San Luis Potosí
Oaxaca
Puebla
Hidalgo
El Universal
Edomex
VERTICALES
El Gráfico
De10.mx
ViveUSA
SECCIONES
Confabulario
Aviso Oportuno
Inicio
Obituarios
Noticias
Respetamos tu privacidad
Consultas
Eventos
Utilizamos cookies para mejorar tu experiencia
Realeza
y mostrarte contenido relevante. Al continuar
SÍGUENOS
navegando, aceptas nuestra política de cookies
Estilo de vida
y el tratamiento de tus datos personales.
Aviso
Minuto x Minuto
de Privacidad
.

══════════

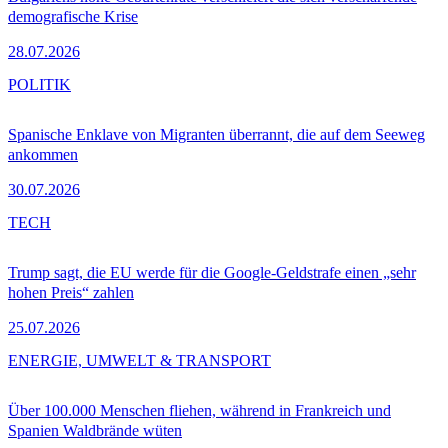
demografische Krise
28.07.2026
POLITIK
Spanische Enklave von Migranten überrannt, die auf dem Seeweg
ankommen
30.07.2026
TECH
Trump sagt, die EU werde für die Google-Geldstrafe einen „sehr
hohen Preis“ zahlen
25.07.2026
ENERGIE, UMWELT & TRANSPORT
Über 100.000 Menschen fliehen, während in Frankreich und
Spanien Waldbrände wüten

══════════

• YOUR OBJECTIVE
Whenever a line in the material above holds the string "cookies", copy that line in full.

• ANSWER SECTION
Utilizamos cookies para mejorar tu experiencia
navegando, aceptas nuestra política de cookies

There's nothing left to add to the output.